Por Mário Plaka (*)
As discussões que emergem nos bastidores entre ministros do Supremo Tribunal Federal e integrantes do Congresso sobre a revisão das penas aplicadas aos condenados pelos atos de 8 de janeiro escancaram uma verdade incômoda: há, no mínimo, o reconhecimento de que as sentenças podem ter ultrapassado o limite do razoável. Fala-se agora em reformular a Lei de Defesa do Estado Democrático de Direito, criada em 2021 para substituir a antiga Lei de Segurança Nacional — e que passou a ser usada como base para enquadrar aqueles eventos.
O debate gira em torno de dois tipos penais: tentativa de golpe de Estado e tentativa de abolição violenta do Estado Democrático de Direito. Hoje, muitos ministros somam as penas desses dois crimes, o que resulta em condenações elevadas, que beiram o absurdo. Há quem defenda, inclusive, a unificação desses tipos penais em um só.
Mas o ponto crucial foi trazido à tona pelo ex-ministro Marco Aurélio Mello. Para ele, não há como se falar em tentativa de golpe de Estado sem o apoio das Forças Armadas. E, de fato, nenhum levante popular desarmado e desorganizado pode ser equiparado a uma insurreição militar. O que se viu no 8 de janeiro foi uma sucessão de falhas do Estado, uma ausência proposital de contenção que permitiu a escalada da desordem. E se o Estado, com todo o aparato policial à disposição — Federal, Militar, Civil e até forças especiais — não atuou quando deveria, quem deve responder por omissão são os agentes públicos responsáveis por garantir a segurança das instituições, e não apenas cidadãos comuns.

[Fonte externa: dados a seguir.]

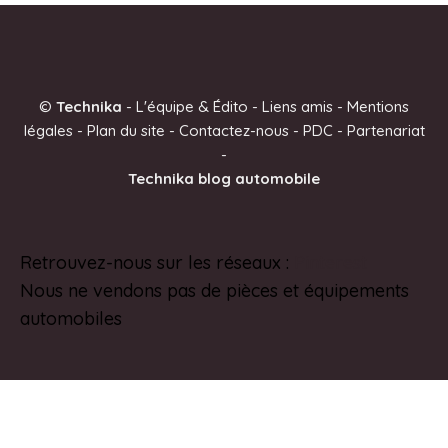
l
t
e
©
Technika
-
L'équipe & Édito
-
Liens amis
-
Mentions
r
légales
-
Plan du site
-
Contactez-nous
-
PDC
-
Partenariat
n
-
a
Technika blog automobile
t
i
v
Retrouvez-nous sur les réseaux :
Pinterest
e
Nous ne vendons pas de pièces et équipements
:
automobiles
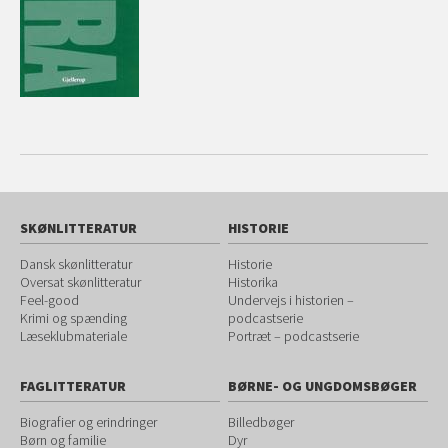
SKØNLITTERATUR
HISTORIE
Dansk skønlitteratur
Historie
Oversat skønlitteratur
Historika
Feel-good
Undervejs i historien –
Krimi og spænding
podcastserie
Læseklubmateriale
Portræt – podcastserie
FAGLITTERATUR
BØRNE- OG UNGDOMSBØGER
Biografier og erindringer
Billedbøger
Børn og familie
Dyr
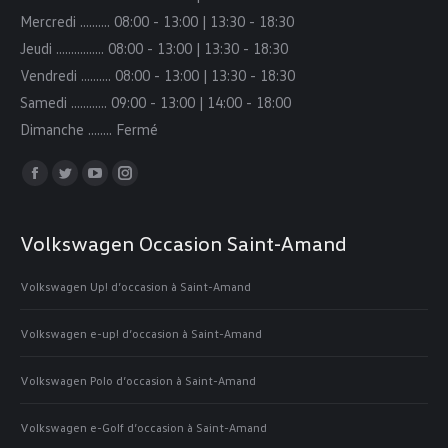
Mercredi ………. 08:00 - 13:00 | 13:30 - 18:30
Jeudi ………….... 08:00 - 13:00 | 13:30 - 18:30
Vendredi …..….. 08:00 - 13:00 | 13:30 - 18:30
Samedi …..……. 09:00 - 13:00 | 14:00 - 18:00
Dimanche ..…… Fermé
Trouvez nous sur :
Facebook
Twitter
YouTube
Instagram
page
page
page
page
opens
opens
opens
opens
Volkswagen Occasion Saint-Amand
in
in
in
in
Volkswagen Up! d’occasion à Saint-Amand
new
new
new
new
window
window
window
window
Volkswagen e-up! d’occasion à Saint-Amand
Volkswagen Polo d’occasion à Saint-Amand
Volkswagen e-Golf d’occasion à Saint-Amand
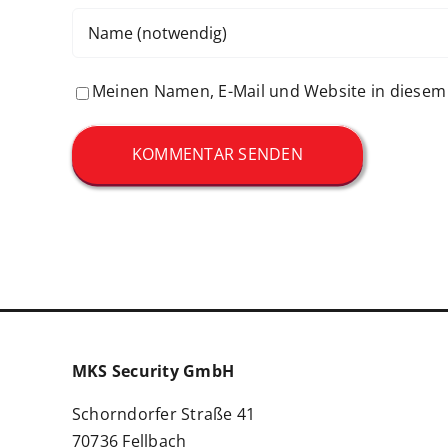
Meinen Namen, E-Mail und Website in diesem 
MKS Security GmbH
Schorndorfer Straße 41
70736 Fellbach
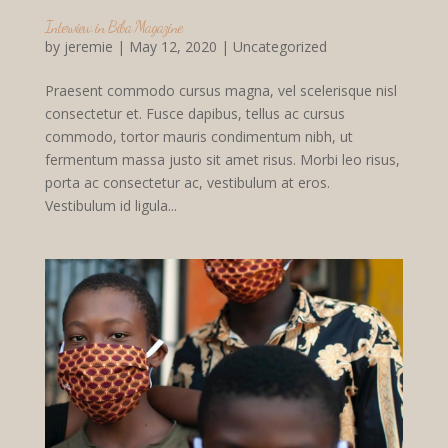
Interview in Biba Magazine
by
jeremie
|
May 12, 2020
|
Uncategorized
Praesent commodo cursus magna, vel scelerisque nisl
consectetur et. Fusce dapibus, tellus ac cursus
commodo, tortor mauris condimentum nibh, ut
fermentum massa justo sit amet risus. Morbi leo risus,
porta ac consectetur ac, vestibulum at eros.
Vestibulum id ligula...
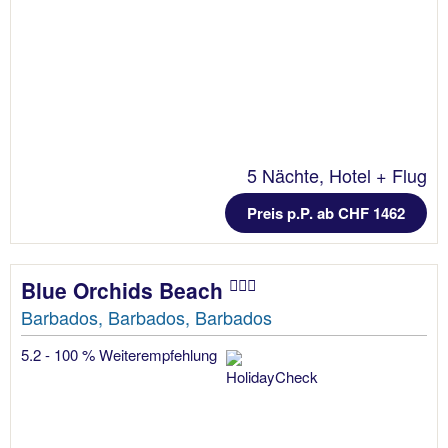
5 Nächte, Hotel + Flug
Preis p.P. ab CHF 1462
Blue Orchids Beach
Barbados, Barbados, Barbados
5.2 - 100 % Weiterempfehlung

“A vítima não pode ser, a um só tempo, julgadora de si mesma”
Quando o ex-ministro Marco Aurélio Mello traz essa reflexão, ele revela o ponto mais sensível de todo o processo: o impedimento do ministro Alexandre de Moraes para julgar ações em que é parte direta — seja como vítima, seja como alvo de planos contra sua própria vida. Isso, por si só, deveria afastá-lo dos julgamentos. O Supremo, que deveria ser guardião do devido processo legal, tem se transformado em parte ativa do conflito, ferindo de morte o princípio da imparcialidade.
A mesma Corte que hoje se debruça sobre as penas e discute revisões, é também aquela que ameaça considerar inconstitucional uma eventual anistia aos condenados — inclusive ao ex-presidente Jair Bolsonaro, acusado de liderar a suposta tentativa de golpe.
Mas, como lembrou Marco Aurélio, a anistia é ato soberano do Congresso Nacional. É o perdão que nasce do entendimento social, da necessidade de pacificação. É o remédio amargo que fecha feridas e evita que o país continue dividido.
E aqui cabe a reflexão: se a anistia for considerada inconstitucional agora, o que dizer das anistias do passado — aquelas que beneficiaram verdadeiros criminosos, assaltantes, terroristas e militantes armados que atentaram contra o Estado e a vida de inocentes? Se formos coerentes, deveríamos revogar todas elas. Mas não é isso que está em jogo. O que está em jogo é o uso seletivo da justiça — a aplicação da lei conforme a conveniência política do momento.
No fundo, o que se tenta justificar é o injustificável. E isso é o que mais ameaça o Estado de Direito. Quando o poder público passa a agir fora da lei para punir, perseguir e silenciar, transforma-se em algo pior que o crime que diz combater.
E, diante disso tudo, o povo precisa acordar.
Porque todos esses ministros, todos esses senadores e presidentes que ali estão, foram colocados pelo voto. Ainda que indiretamente, o poder que hoje oprime nasceu da escolha popular. O presidente que indicou o ministro, o senador que o sabatinou — todos receberam o aval do povo nas urnas.
Por isso, nunca é demais repetir:
Voto não tem preço. Voto tem consequência.
É com ele que se constrói a liberdade — ou se assina a própria sentença de submissão.